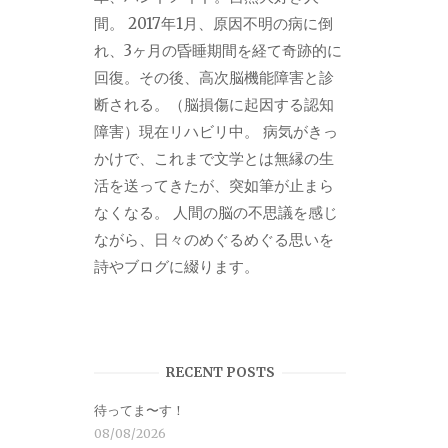
間。 2017年1月、原因不明の病に倒
れ、3ヶ月の昏睡期間を経て奇跡的に
回復。その後、高次脳機能障害と診
断される。（脳損傷に起因する認知
障害）現在リハビリ中。 病気がきっ
かけで、これまで文学とは無縁の生
活を送ってきたが、突如筆が止まら
なくなる。 人間の脳の不思議を感じ
ながら、日々のめぐるめぐる思いを
詩やブログに綴ります。
RECENT POSTS
待ってま〜す！
08/08/2026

******

* _TRY IT_
Retype the line containing "回復。その後、高次脳機能障害と診" and all the lines after it, ending with the final line of the material, exactly.

* _WRITTEN SOLUTION_
回復。その後、高次脳機能障害と診
断される。（脳損傷に起因する認知
障害）現在リハビリ中。 病気がきっ
かけで、これまで文学とは無縁の生
活を送ってきたが、突如筆が止まら
なくなる。 人間の脳の不思議を感じ
ながら、日々のめぐるめぐる思いを
詩やブログに綴ります。
RECENT POSTS
待ってま〜す！
08/08/2026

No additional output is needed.